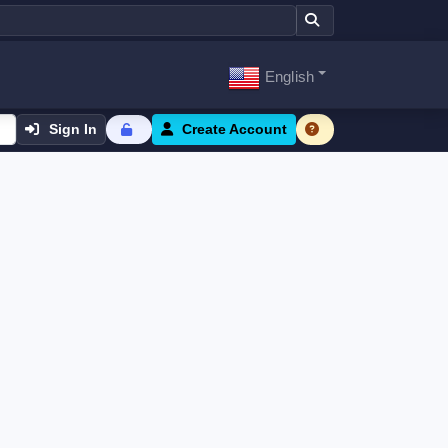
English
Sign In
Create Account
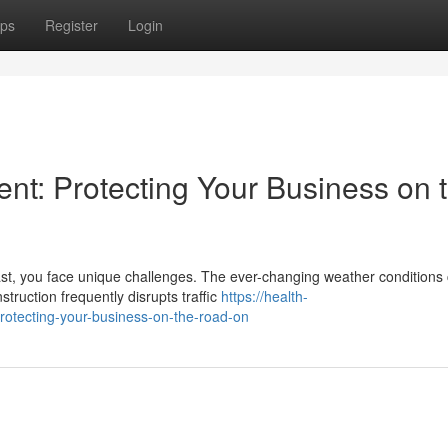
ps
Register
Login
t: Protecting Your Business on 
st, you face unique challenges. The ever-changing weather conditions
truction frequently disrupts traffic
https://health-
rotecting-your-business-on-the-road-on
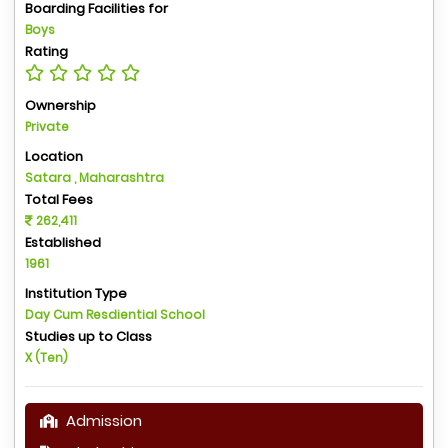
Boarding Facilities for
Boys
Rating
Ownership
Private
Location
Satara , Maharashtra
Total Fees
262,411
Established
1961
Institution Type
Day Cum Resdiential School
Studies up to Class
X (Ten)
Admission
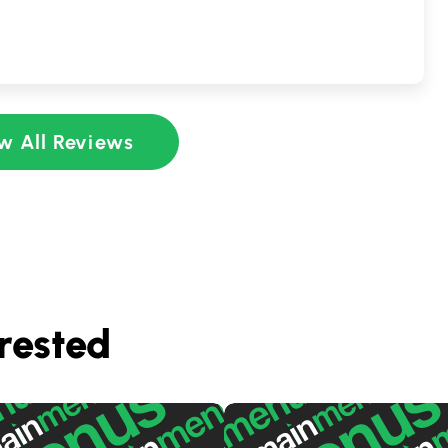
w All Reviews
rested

....................

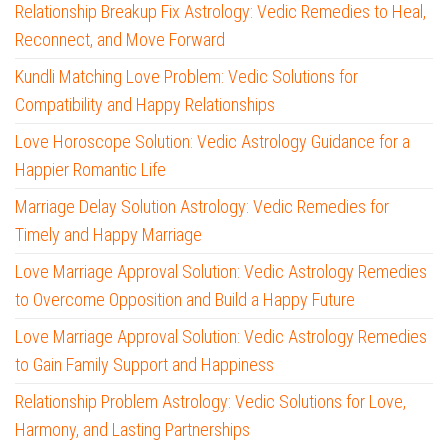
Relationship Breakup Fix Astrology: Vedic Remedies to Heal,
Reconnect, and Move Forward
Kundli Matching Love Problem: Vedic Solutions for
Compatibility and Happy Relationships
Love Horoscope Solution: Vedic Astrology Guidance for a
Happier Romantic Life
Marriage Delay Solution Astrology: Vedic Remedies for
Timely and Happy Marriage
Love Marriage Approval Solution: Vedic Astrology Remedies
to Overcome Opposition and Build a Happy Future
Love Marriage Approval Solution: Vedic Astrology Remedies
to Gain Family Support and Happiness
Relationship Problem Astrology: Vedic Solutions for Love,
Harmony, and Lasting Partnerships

....................

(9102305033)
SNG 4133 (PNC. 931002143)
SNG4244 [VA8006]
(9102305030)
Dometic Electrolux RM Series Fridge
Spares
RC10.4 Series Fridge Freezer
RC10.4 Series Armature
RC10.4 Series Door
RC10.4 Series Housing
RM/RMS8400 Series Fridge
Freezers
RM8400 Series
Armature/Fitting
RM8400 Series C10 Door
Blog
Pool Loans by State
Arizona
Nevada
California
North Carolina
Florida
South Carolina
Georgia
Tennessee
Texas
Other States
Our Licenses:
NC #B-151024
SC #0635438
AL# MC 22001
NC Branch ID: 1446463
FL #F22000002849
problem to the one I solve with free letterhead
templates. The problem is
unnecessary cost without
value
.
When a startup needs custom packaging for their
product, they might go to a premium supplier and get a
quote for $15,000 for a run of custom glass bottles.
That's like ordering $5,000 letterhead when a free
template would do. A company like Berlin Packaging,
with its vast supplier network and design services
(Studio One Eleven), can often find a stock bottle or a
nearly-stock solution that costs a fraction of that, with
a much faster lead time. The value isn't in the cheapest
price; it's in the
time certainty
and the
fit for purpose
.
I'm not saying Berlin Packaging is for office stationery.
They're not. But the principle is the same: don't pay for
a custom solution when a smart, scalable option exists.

....................

### Activity
Using the data above, show each line where "Vedic" occurs.

### Reply
Relationship Breakup Fix Astrology: Vedic Remedies to Heal,
Kundli Matching Love Problem: Vedic Solutions for
Love Horoscope Solution: Vedic Astrology Guidance for a
Marriage Delay Solution Astrology: Vedic Remedies for
Love Marriage Approval Solution: Vedic Astrology Remedies
Love Marriage Approval Solution: Vedic Astrology Remedies
Relationship Problem Astrology: Vedic Solutions for Love,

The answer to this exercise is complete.